### INSTRUCTIONS TO FOLLOW
Would you print, word for word, only the lines running from the line with "acompañada de un eclipse penumbral lunar." to the last line of the entries, without the pictures?

### RECORDS FOR PROCESSING
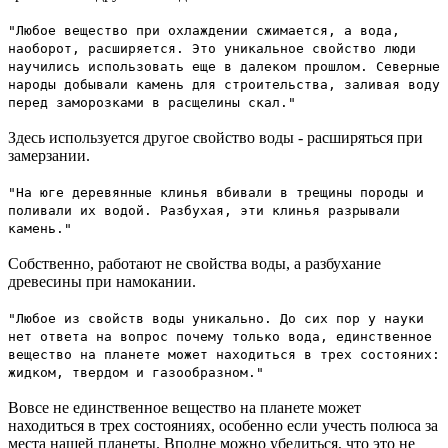
"Любое вещество при охлаждении сжимается, а вода,
наоборот, расширяется. Это уникальное свойство люди
научились использовать еще в далеком прошлом. Северные
народы добывали камень для строительства, заливая воду
перед заморозками в расщелины скал."
Здесь используется другое свойство воды - расширяться при
замерзании.
"На юге деревянные клинья вбивали в трещины породы и
поливали их водой. Разбухая, эти клинья разрывали
камень."
Собственно, работают не свойства воды, а разбухание
древесины при намокании.
"Любое из свойств воды уникально. До сих пор у науки
нет ответа на вопрос почему только вода, единственное
вещество на планете может находиться в трех состояних:
жидком, твердом и газообразном."
Вовсе не единственное вещество на планете может
находиться в трех состояниях, особенно если учесть полюса за
места нашей планеты. Вполне можно убедиться, что это не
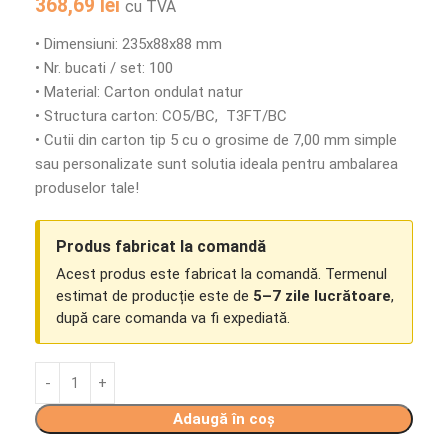
368,69
lei
cu TVA
• Dimensiuni: 235x88x88 mm
• Nr. bucati / set: 100
• Material: Carton ondulat natur
• Structura carton: CO5/BC, T3FT/BC
• Cutii din carton tip 5 cu o grosime de 7,00 mm simple
sau personalizate sunt solutia ideala pentru ambalarea
produselor tale!
Produs fabricat la comandă
Acest produs este fabricat la comandă. Termenul
estimat de producție este de
5–7 zile lucrătoare
,
după care comanda va fi expediată.
Adaugă în coș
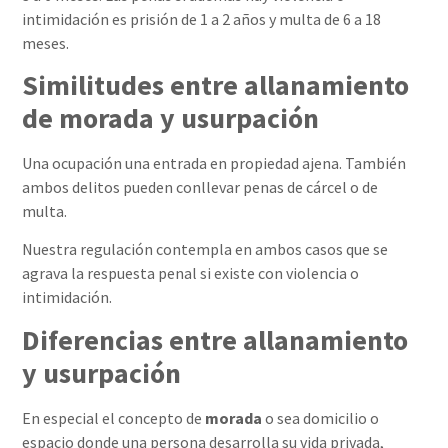
intimidación es prisión de 1 a 2 años y multa de 6 a 18
meses.
Similitudes entre allanamiento
de morada y usurpación
Una ocupación una entrada en propiedad ajena. También
ambos delitos pueden conllevar penas de cárcel o de
multa.
Nuestra regulación contempla en ambos casos que se
agrava la respuesta penal si existe con violencia o
intimidación.
Diferencias entre allanamiento
y usurpación
En especial el concepto de
morada
o sea domicilio o
espacio donde una persona desarrolla su vida privada,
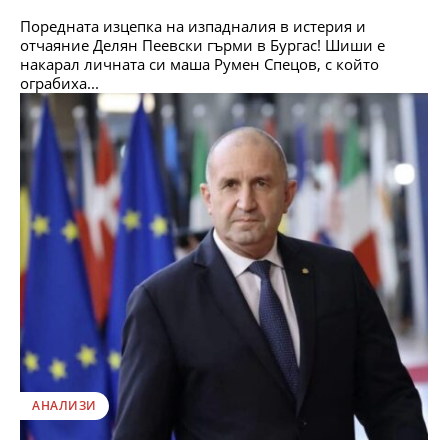
Поредната изцепка на изпадналия в истерия и
отчаяние Делян Пеевски гърми в Бургас! Шиши е
накарал личната си маша Румен Спецов, с който
ограбиха...
АНАЛИЗИ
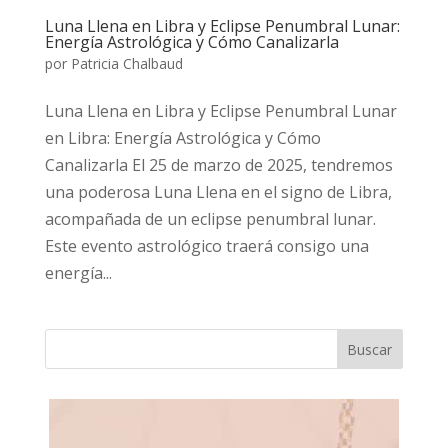
Luna Llena en Libra y Eclipse Penumbral Lunar:
Energía Astrológica y Cómo Canalizarla
por
Patricia Chalbaud
Luna Llena en Libra y Eclipse Penumbral Lunar
en Libra: Energía Astrológica y Cómo
Canalizarla El 25 de marzo de 2025, tendremos
una poderosa Luna Llena en el signo de Libra,
acompañada de un eclipse penumbral lunar.
Este evento astrológico traerá consigo una
energía...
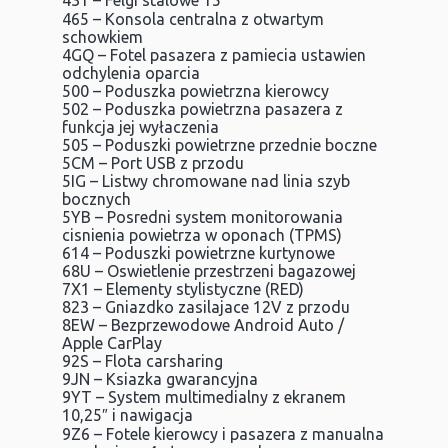
431 – Felgi stalowe 15″
465 – Konsola centralna z otwartym
schowkiem
4GQ – Fotel pasazera z pamiecia ustawien
odchylenia oparcia
500 – Poduszka powietrzna kierowcy
502 – Poduszka powietrzna pasazera z
funkcja jej wyłaczenia
505 – Poduszki powietrzne przednie boczne
5CM – Port USB z przodu
5IG – Listwy chromowane nad linia szyb
bocznych
5YB – Posredni system monitorowania
cisnienia powietrza w oponach (TPMS)
614 – Poduszki powietrzne kurtynowe
68U – Oswietlenie przestrzeni bagazowej
7X1 – Elementy stylistyczne (RED)
823 – Gniazdko zasilajace 12V z przodu
8EW – Bezprzewodowe Android Auto /
Apple CarPlay
92S – Flota carsharing
9JN – Ksiazka gwarancyjna
9YT – System multimedialny z ekranem
10,25″ i nawigacja
9Z6 – Fotele kierowcy i pasazera z manualna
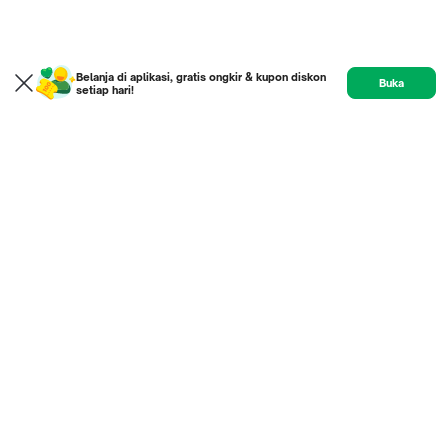
Belanja di aplikasi, gratis ongkir & kupon diskon
Buka
setiap hari!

### ANSWER BOX
acompañada de un eclipse penumbral lunar.
Este evento astrológico traerá consigo una
energía...
431 – Felgi stalowe 15″
465 – Konsola centralna z otwartym
schowkiem
4GQ – Fotel pasazera z pamiecia ustawien
odchylenia oparcia
500 – Poduszka powietrzna kierowcy
502 – Poduszka powietrzna pasazera z
funkcja jej wyłaczenia
505 – Poduszki powietrzne przednie boczne
5CM – Port USB z przodu
5IG – Listwy chromowane nad linia szyb
bocznych
5YB – Posredni system monitorowania
cisnienia powietrza w oponach (TPMS)
614 – Poduszki powietrzne kurtynowe
68U – Oswietlenie przestrzeni bagazowej
7X1 – Elementy stylistyczne (RED)
823 – Gniazdko zasilajace 12V z przodu
8EW – Bezprzewodowe Android Auto /
Apple CarPlay
92S – Flota carsharing
9JN – Ksiazka gwarancyjna
9YT – System multimedialny z ekranem
10,25″ i nawigacja
9Z6 – Fotele kierowcy i pasazera z manualna
Belanja di aplikasi, gratis ongkir & kupon diskon
Buka
setiap hari!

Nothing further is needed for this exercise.